Dataset entries:
+--
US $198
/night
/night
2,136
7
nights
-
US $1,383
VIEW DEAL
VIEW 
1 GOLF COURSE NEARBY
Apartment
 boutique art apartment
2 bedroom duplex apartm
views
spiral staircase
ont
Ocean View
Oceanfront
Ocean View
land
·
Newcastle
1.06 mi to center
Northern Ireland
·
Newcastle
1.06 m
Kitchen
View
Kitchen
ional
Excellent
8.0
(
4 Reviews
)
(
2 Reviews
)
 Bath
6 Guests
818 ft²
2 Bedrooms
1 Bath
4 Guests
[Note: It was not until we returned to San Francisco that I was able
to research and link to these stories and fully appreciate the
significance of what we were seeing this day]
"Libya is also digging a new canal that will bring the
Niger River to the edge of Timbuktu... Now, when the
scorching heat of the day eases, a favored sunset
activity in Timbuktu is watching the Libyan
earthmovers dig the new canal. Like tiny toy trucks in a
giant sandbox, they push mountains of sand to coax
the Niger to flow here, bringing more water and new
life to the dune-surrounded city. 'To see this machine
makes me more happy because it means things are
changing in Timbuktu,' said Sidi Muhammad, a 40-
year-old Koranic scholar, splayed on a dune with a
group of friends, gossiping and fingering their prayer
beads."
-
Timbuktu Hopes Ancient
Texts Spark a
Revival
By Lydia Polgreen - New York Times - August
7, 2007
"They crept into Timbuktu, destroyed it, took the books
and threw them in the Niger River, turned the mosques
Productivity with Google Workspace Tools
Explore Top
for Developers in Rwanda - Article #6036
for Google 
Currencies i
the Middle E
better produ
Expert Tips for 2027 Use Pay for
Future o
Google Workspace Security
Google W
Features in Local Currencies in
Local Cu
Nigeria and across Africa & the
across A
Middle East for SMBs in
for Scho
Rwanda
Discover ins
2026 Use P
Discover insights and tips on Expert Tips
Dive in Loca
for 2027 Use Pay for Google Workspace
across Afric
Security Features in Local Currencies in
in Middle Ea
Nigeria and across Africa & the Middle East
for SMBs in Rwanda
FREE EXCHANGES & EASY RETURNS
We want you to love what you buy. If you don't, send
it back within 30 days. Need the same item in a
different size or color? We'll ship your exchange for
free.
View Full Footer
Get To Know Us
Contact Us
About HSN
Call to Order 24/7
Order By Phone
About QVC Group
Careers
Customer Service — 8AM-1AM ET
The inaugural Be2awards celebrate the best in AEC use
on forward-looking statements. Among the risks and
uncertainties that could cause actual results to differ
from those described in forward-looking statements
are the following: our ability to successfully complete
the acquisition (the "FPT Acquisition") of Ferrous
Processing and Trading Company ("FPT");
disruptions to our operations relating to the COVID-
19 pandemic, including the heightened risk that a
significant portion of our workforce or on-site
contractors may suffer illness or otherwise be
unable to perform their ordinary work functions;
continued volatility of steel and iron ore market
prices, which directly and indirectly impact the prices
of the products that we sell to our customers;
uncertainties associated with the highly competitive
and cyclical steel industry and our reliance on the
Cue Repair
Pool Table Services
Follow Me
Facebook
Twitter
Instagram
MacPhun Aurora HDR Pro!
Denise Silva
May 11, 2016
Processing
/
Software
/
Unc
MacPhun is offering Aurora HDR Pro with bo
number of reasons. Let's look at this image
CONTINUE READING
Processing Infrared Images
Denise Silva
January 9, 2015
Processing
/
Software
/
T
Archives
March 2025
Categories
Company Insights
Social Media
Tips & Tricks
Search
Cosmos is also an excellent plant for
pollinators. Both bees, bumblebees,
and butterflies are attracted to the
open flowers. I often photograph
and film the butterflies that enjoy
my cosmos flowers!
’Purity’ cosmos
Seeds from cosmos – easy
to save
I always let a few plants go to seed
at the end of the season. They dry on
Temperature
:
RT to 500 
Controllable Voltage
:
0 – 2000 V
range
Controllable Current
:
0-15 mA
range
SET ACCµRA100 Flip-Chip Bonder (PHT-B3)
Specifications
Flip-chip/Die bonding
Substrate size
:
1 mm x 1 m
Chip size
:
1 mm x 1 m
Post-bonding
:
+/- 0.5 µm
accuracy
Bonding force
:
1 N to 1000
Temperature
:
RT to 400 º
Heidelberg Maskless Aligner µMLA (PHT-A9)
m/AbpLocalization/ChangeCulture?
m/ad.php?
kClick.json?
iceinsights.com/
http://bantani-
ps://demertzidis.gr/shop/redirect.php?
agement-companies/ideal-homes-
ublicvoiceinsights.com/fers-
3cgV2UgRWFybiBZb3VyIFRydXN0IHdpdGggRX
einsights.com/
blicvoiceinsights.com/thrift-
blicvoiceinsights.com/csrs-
+--
What to produce: Transcribe each record exactly. Leave nothing out.

Solved problem:
US $198
/night
/night
2,136
7
nights
-
US $1,383
VIEW DEAL
VIEW 
1 GOLF COURSE NEARBY
Apartment
 boutique art apartment
2 bedroom duplex apartm
views
spiral staircase
ont
Ocean View
Oceanfront
Ocean View
land
·
Newcastle
1.06 mi to center
Northern Ireland
·
Newcastle
1.06 m
Kitchen
View
Kitchen
ional
Excellent
8.0
(
4 Reviews
)
(
2 Reviews
)
 Bath
6 Guests
818 ft²
2 Bedrooms
1 Bath
4 Guests
[Note: It was not until we returned to San Francisco that I was able
to research and link to these stories and fully appreciate the
significance of what we were seeing this day]
"Libya is also digging a new canal that will bring the
Niger River to the edge of Timbuktu... Now, when the
scorching heat of the day eases, a favored sunset
activity in Timbuktu is watching the Libyan
earthmovers dig the new canal. Like tiny toy trucks in a
giant sandbox, they push mountains of sand to coax
the Niger to flow here, bringing more water and new
life to the dune-surrounded city. 'To see this machine
makes me more happy because it means things are
changing in Timbuktu,' said Sidi Muhammad, a 40-
year-old Koranic scholar, splayed on a dune with a
group of friends, gossiping and fingering their prayer
beads."
-
Timbuktu Hopes Ancient
Texts Spark a
Revival
By Lydia Polgreen - New York Times - August
7, 2007
"They crept into Timbuktu, destroyed it, took the books
and threw them in the Niger River, turned the mosques
Productivity with Google Workspace Tools
Explore Top
for Developers in Rwanda - Article #6036
for Google 
Currencies i
the Middle E
better produ
Expert Tips for 2027 Use Pay for
Future o
Google Workspace Security
Google W
Features in Local Currencies in
Local Cu
Nigeria and across Africa & the
across A
Middle East for SMBs in
for Scho
Rwanda
Discover ins
2026 Use P
Discover insights and tips on Expert Tips
Dive in Loca
for 2027 Use Pay for Google Workspace
across Afric
Security Features in Local Currencies in
in Middle Ea
Nigeria and across Africa & the Middle East
for SMBs in Rwanda
FREE EXCHANGES & EASY RETURNS
We want you to love what you buy. If you don't, send
it back within 30 days. Need the same item in a
different size or color? We'll ship your exchange for
free.
View Full Footer
Get To Know Us
Contact Us
About HSN
Call to Order 24/7
Order By Phone
About QVC Group
Careers
Customer Service — 8AM-1AM ET
The inaugural Be2awards celebrate the best in AEC use
on forward-looking statements. Among the risks and
uncertainties that could cause actual results to differ
from those described in forward-looking statements
are the following: our ability to successfully complete
the acquisition (the "FPT Acquisition") of Ferrous
Processing and Trading Company ("FPT");
disruptions to our operations relating to the COVID-
19 pandemic, including the heightened risk that a
significant portion of our workforce or on-site
contractors may suffer illness or otherwise be
unable to perform their ordinary work functions;
continued volatility of steel and iron ore market
prices, which directly and indirectly impact the prices
of the products that we sell to our customers;
uncertainties associated with the highly competitive
and cyclical steel industry and our reliance on the
Cue Repair
Pool Table Services
Follow Me
Facebook
Twitter
Instagram
MacPhun Aurora HDR Pro!
Denise Silva
May 11, 2016
Processing
/
Software
/
Unc
MacPhun is offering Aurora HDR Pro with bo
number of reasons. Let's look at this image
CONTINUE READING
Processing Infrared Images
Denise Silva
January 9, 2015
Processing
/
Software
/
T
Archives
March 2025
Categories
Company Insights
Social Media
Tips & Tricks
Search
Cosmos is also an excellent plant for
pollinators. Both bees, bumblebees,
and butterflies are attracted to the
open flowers. I often photograph
and film the butterflies that enjoy
my cosmos flowers!
’Purity’ cosmos
Seeds from cosmos – easy
to save
I always let a few plants go to seed
at the end of the season. They dry on
Temperature
:
RT to 500 
Controllable Voltage
:
0 – 2000 V
range
Controllable Current
:
0-15 mA
range
SET ACCµRA100 Flip-Chip Bonder (PHT-B3)
Specifications
Flip-chip/Die bonding
Substrate size
:
1 mm x 1 m
Chip size
:
1 mm x 1 m
Post-bonding
:
+/- 0.5 µm
accuracy
Bonding force
:
1 N to 1000
Temperature
:
RT to 400 º
Heidelberg Maskless Aligner µMLA (PHT-A9)
m/AbpLocalization/ChangeCulture?
m/ad.php?
kClick.json?
iceinsights.com/
http://bantani-
ps://demertzidis.gr/shop/redirect.php?
agement-companies/ideal-homes-
ublicvoiceinsights.com/fers-
3cgV2UgRWFybiBZb3VyIFRydXN0IHdpdGggRX
einsights.com/
blicvoiceinsights.com/thrift-
blicvoiceinsights.com/csrs-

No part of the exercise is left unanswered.